# Twitter users gender classification

Schloesing Benjamin, Yao Yuan, Ramet Gaétan

## Introduction

The objective of this project is to find features which can help to determine a Twitter user's gender using machine learning.

## Step 1 : Import data

The dataset we will use is the [Twitter User Gender Classification](https://www.kaggle.com/crowdflower/twitter-user-gender-classification) dataset made available by [Crowdflower](https://www.crowdflower.com/). This datasets contains 20000 entries, each of them being a tweet from different users, with many other associated features which are listed here:

* **_unit_id** : a unique id for each user
* **_golden** : a boolean which states whether the user is included in the golden standard for the model
* **_unit_state** : the state of the obervation, eiter *golden* for gold standards or *finalized* for contributor-judged
* **_trusted_judgments** : the number of judgment on a user's gender. 3 for non-golden, or a unique id for golden
* **_last_judgment_at** : date and time of the last judgment, blank for golden observations
* **gender** : either *male*, *female* or *brand* for non-human profiles
* **gender:confidence** : a float representing the confidence of the gender judgment
* **profile_yn** : either *yes* or *no*, *no* meaning that the user's profile was not available when contributors went to judge it
* **profile_yn:confidence** : confidence in the existence/non-existence of the profile
* **created** : date and time of when the profile was created
* **description** : the user's Tweeter profile description
* **fav_number** : the amount of favorited tweets by the user
* **gender_gold** : the gender if the profile is golden
* **link_color** : the link color of the profile as a hex value
* **name** : the Tweeter user's name
* **profile_yn_gold** : *yes* or *no* whether the profile y/n value is golden
* **profileimage** : a link to the profile image
* **retweet_count** : the number of times the user has retweeted something
* **sidebar_color** : color of the profile sidebar as a hex value
* **text** : text of a random tweet from the user
* **tweet_coord** : if the location was available at the time of the tweet, the coordinates as a string ith the format[latitude, longitude]
* **tweet_count** : number of tweet of the users
* **tweet_created** : the time of the random tweet in **text**
* **tweet_id** : the tweet id of the random tweet
* **tweet_location** : the location of the tweet, based on the coordinates
* **user_timezone** : the timezone of the user

Most of these features are not relevant for our analysis, we will only focus on a few of them

In [None]:
import pandas as pd
import numpy as np

# we need latin-1 encoding because there are some special characters (é,...) that do not fit in default UTF-8
dataFrame = pd.read_csv('gender-classifier-DFE-791531.csv', encoding='latin-1')

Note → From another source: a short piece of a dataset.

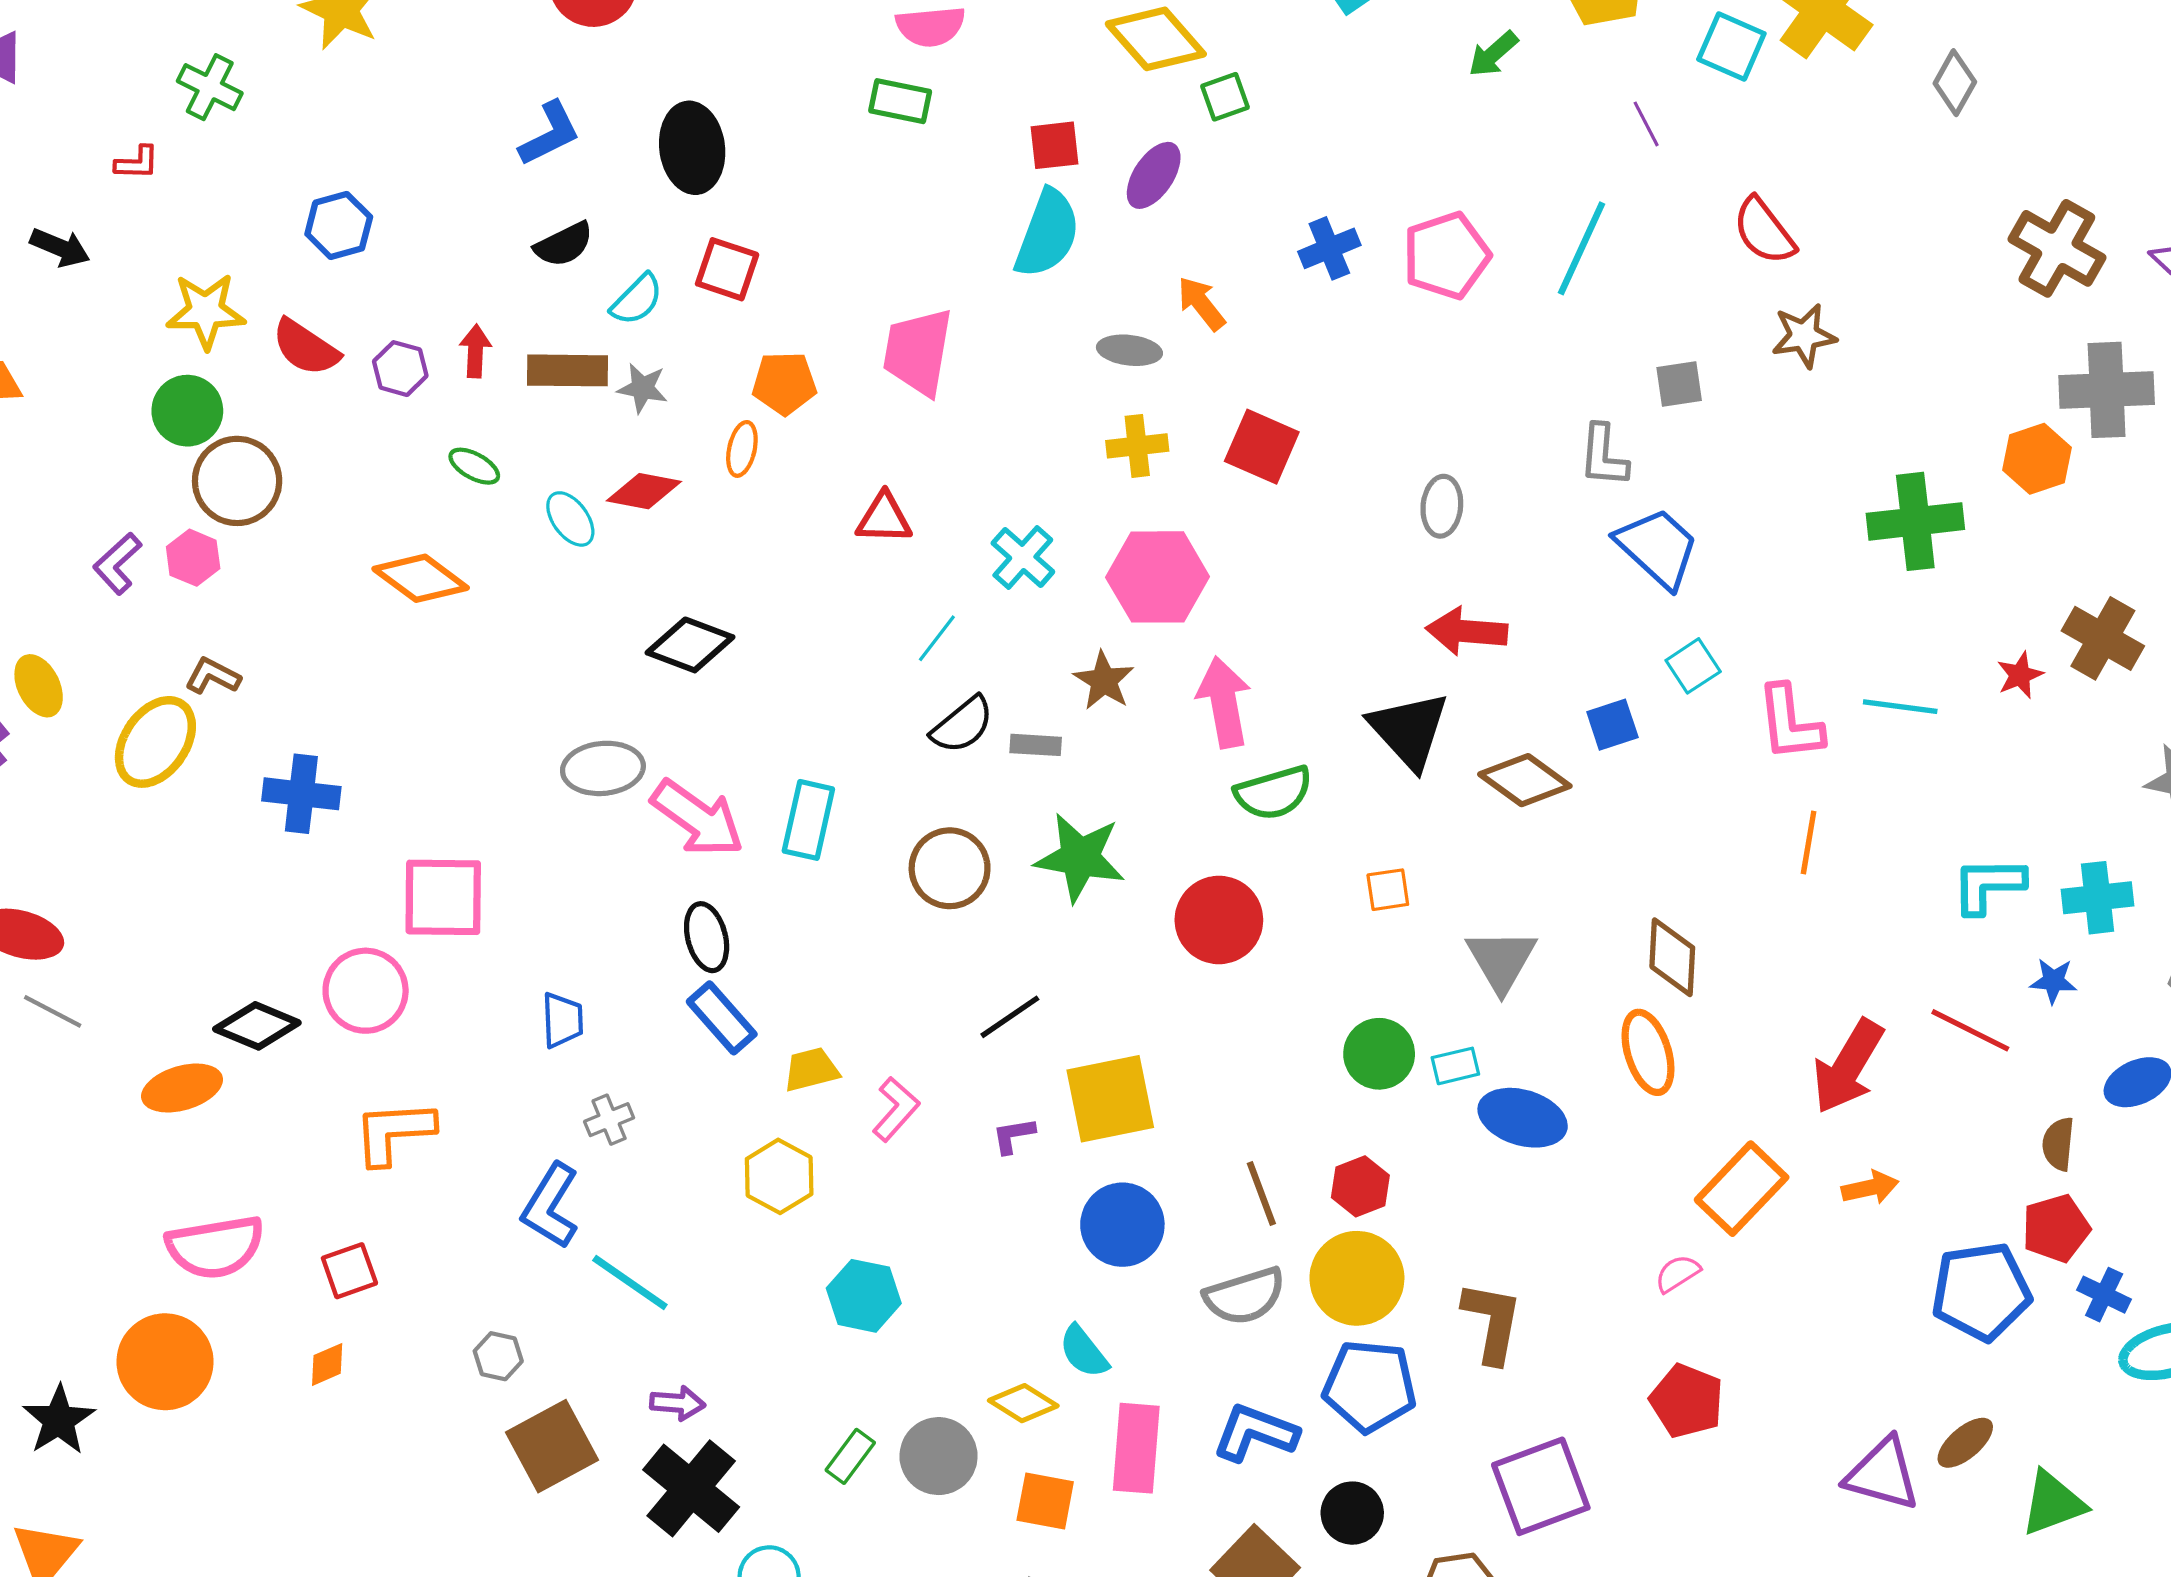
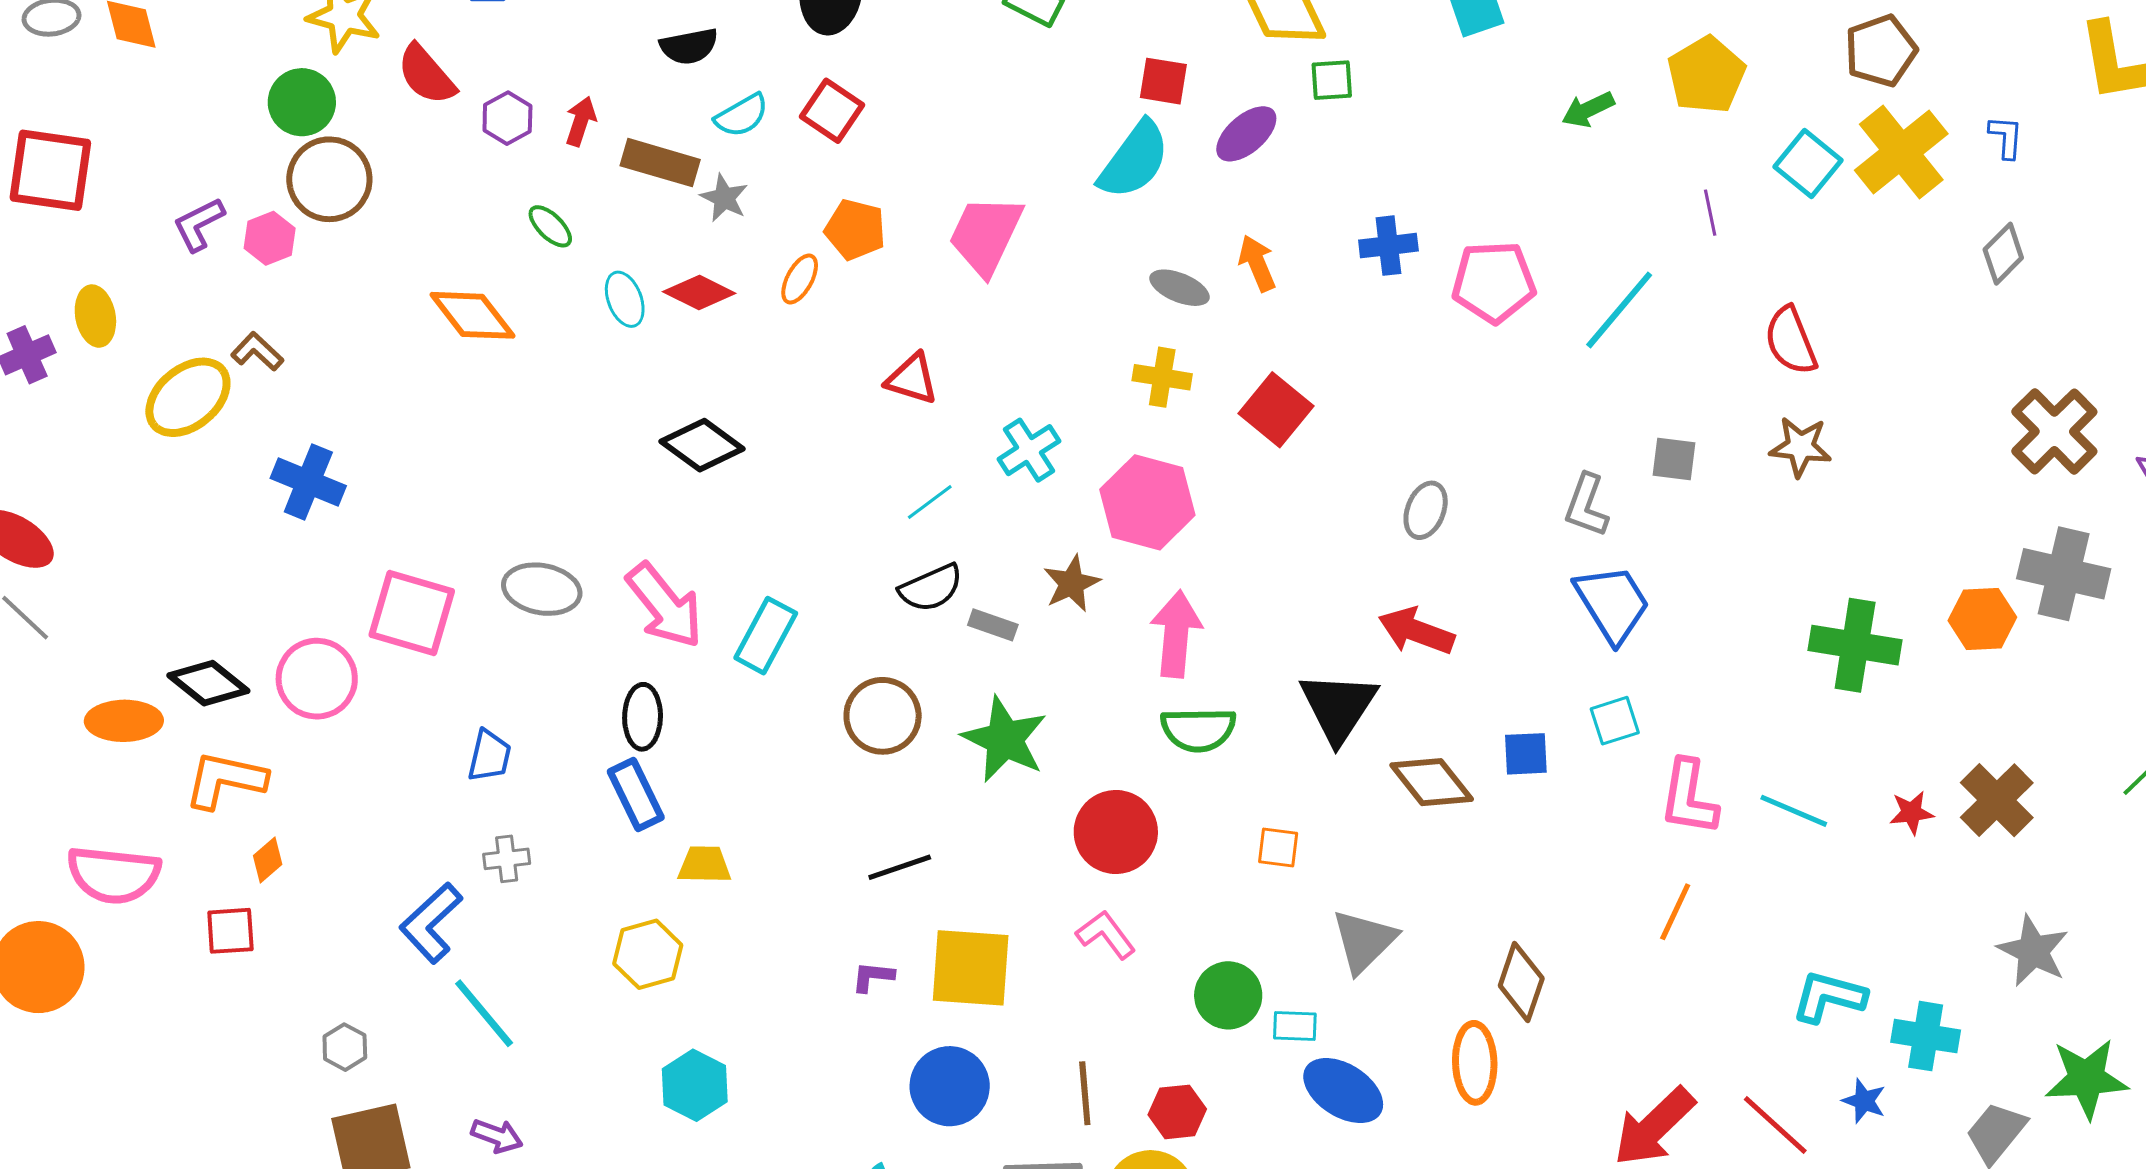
gray ellipse: (603, 768) -> (542, 589), moved
pink L-shape: (896, 1109) -> (1106, 935), moved, turned -94
orange L-shape: (394, 1132) -> (225, 780), moved
orange diamond: (327, 1364) -> (268, 860), moved, turned -33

#Show a sample of the dataset
dataFrame.head()

In [None]:
dataFrame.loc[:1,['name']]
# Normalize text in the descriptions and tweet messages
import re

def text_normalizer(s):
    #we will normalize the text by using strings, lowercases and removing all the punctuations
    s = str(s) 
    s = s.lower()
    s = re.sub('\W\s',' ',s)
    s = re.sub('\s\W',' ',s)
    #s = re.sub('\s[^[@\w]]',' ',s)
    #s = re.sub('@',' atatatatat ',s)
    s = re.sub('\s+',' ',s) #replace double spaces with single spaces
    
    return s
dataFrame['text_norm'] = [text_normalizer(s) for s in dataFrame['text']]
dataFrame['description_norm'] = [text_normalizer(s) for s in dataFrame['description']]

# Extract separate genders dataframes
male_data = dataFrame[(dataFrame['gender']=='male')&(dataFrame['gender:confidence']==1)]
female_data = dataFrame[(dataFrame['gender']=='female')&(dataFrame['gender:confidence']==1)]
brand_data = dataFrame[(dataFrame['gender']=='brand')&(dataFrame['gender:confidence']==1)]
male_data.head()

In [None]:
#Exploration of which words are most used by which gender
from sklearn.feature_extraction.text import CountVectorizer
from IPython.display import display

def compute_bag_of_words(text):
    vectorizer = CountVectorizer(encoding = 'latin-1',analyzer='word')
    vectors = vectorizer.fit_transform(text)
    vocabulary = vectorizer.get_feature_names()
    return vectors, vocabulary

def print_most_frequent(bow, vocab, n=20):
    idx = np.argsort(bow.sum(axis=0))
    for i in range(1,n+1):
        j = idx[0, -i]
        print(vocab[j])

male_bow, male_voc = compute_bag_of_words(male_data['text_norm'])
# temp = male_voc.index('thatjeanagirl_')
# temp2 = male_bow.sum(axis=0)
# print((male_bow.sum(axis=0)).shape)
# print(temp)
# print((male_bow.sum(axis=0))[0,temp])
# print(male_voc)
print_most_frequent(male_bow, male_voc)
#nothing special about these words really
print('---')
female_bow, female_voc = compute_bag_of_words(female_data['text_norm'])

print_most_frequent(female_bow, female_voc)
#nothing special about these words really
print('---')

brand_bow, brand_voc = compute_bag_of_words(brand_data['text_norm'])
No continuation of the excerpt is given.